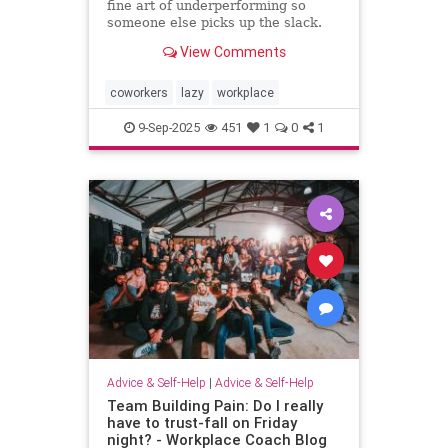
fine art of underperforming so
someone else picks up the slack.
and I can “self-promote” myself out
View Comments
of grunt work.
coworkers
lazy
workplace
9-Sep-2025
451
1
0
1
Advice & Self-Help
|
Advice & Self-Help
Team Building Pain: Do I really
have to trust-fall on Friday
night? - Workplace Coach Blog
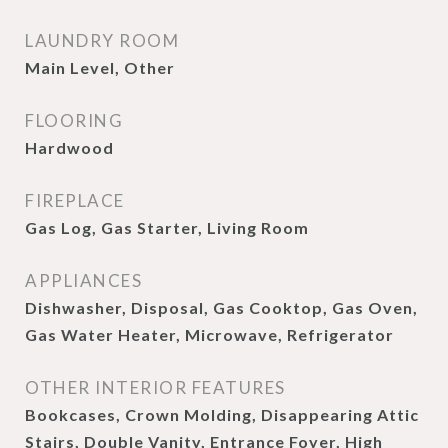
LAUNDRY ROOM
Main Level, Other
FLOORING
Hardwood
FIREPLACE
Gas Log, Gas Starter, Living Room
APPLIANCES
Dishwasher, Disposal, Gas Cooktop, Gas Oven,
Gas Water Heater, Microwave, Refrigerator
OTHER INTERIOR FEATURES
Bookcases, Crown Molding, Disappearing Attic
Stairs, Double Vanity, Entrance Foyer, High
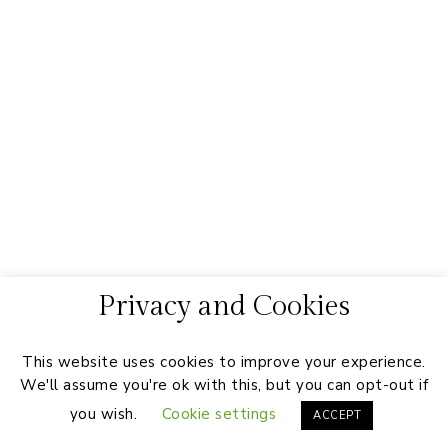
Privacy and Cookies
This website uses cookies to improve your experience.
We'll assume you're ok with this, but you can opt-out if
you wish.
Cookie settings
ACCEPT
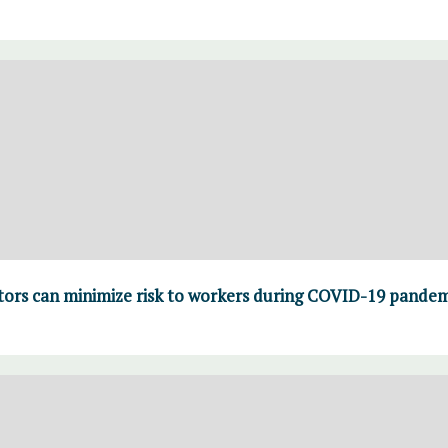
rs can minimize risk to workers during COVID-19 pandem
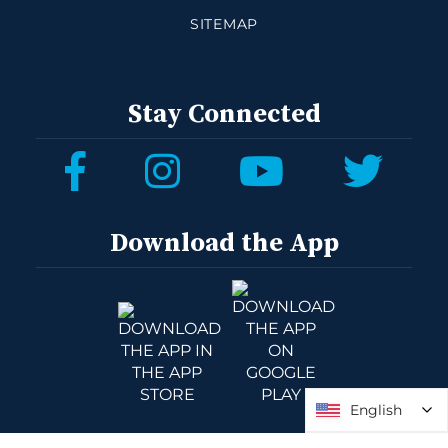
SITEMAP
Stay Connected
Download the App
English
English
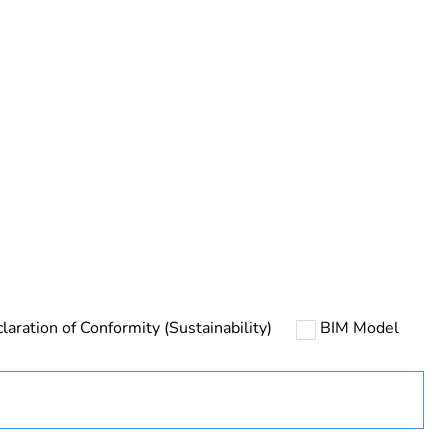
rope
laration of Conformity (Sustainability)
BIM Model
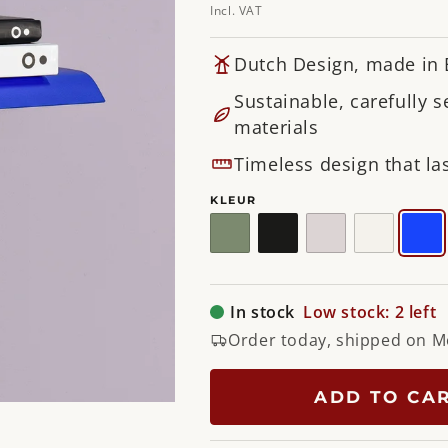
Incl. VAT
Dutch Design, made in
Sustainable, carefully s
materials
Timeless design that las
KLEUR
Dusty
Black
Silky
White
Ult
Green
Taupe
In stock
Low stock: 2 left
Order today, shipped on 
ADD TO CA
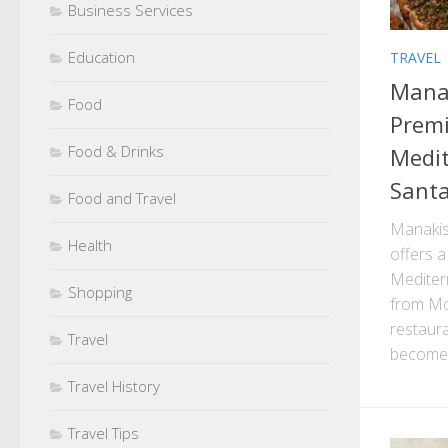
Business Services
Education
TRAVEL
Manak
Food
Premi
Food & Drinks
Medit
Santa
Food and Travel
Manakis
Health
offers a
Mediterr
Shopping
from Mo
restaura
Travel
become 
Travel History
Travel Tips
====
• **YOUR OBJECTIVE**
The listing above must be repeated exactly, apart from the pictures.

• **WRITTEN ANSWER**
fine art of underperforming so
someone else picks up the slack.
and I can “self-promote” myself out
View Comments
of grunt work.
coworkers
lazy
workplace
9-Sep-2025
451
1
0
1
Advice & Self-Help
|
Advice & Self-Help
Team Building Pain: Do I really
have to trust-fall on Friday
night? - Workplace Coach Blog
LAUNDRY ROOM
Main Level, Other
FLOORING
Hardwood
FIREPLACE
Gas Log, Gas Starter, Living Room
APPLIANCES
Dishwasher, Disposal, Gas Cooktop, Gas Oven,
Gas Water Heater, Microwave, Refrigerator
OTHER INTERIOR FEATURES
Bookcases, Crown Molding, Disappearing Attic
Stairs, Double Vanity, Entrance Foyer, High
Privacy and Cookies
This website uses cookies to improve your experience.
We'll assume you're ok with this, but you can opt-out if
you wish.
Cookie settings
ACCEPT
rs can minimize risk to workers during COVID-19 pandem
SITEMAP
Stay Connected
Download the App
English
English
rope
laration of Conformity (Sustainability)
BIM Model
Incl. VAT
Dutch Design, made in
Sustainable, carefully s
materials
Timeless design that las
KLEUR
Dusty
Black
Silky
White
Ult
Green
Taupe
In stock
Low stock: 2 left
Order today, shipped on 
ADD TO CA
Business Services
Education
TRAVEL
Manak
Food
Premi
Food & Drinks
Medit
Santa
Food and Travel
Manakis
Health
offers a
Mediterr
Shopping
from Mo
restaura
Travel
become 
Travel History
Travel Tips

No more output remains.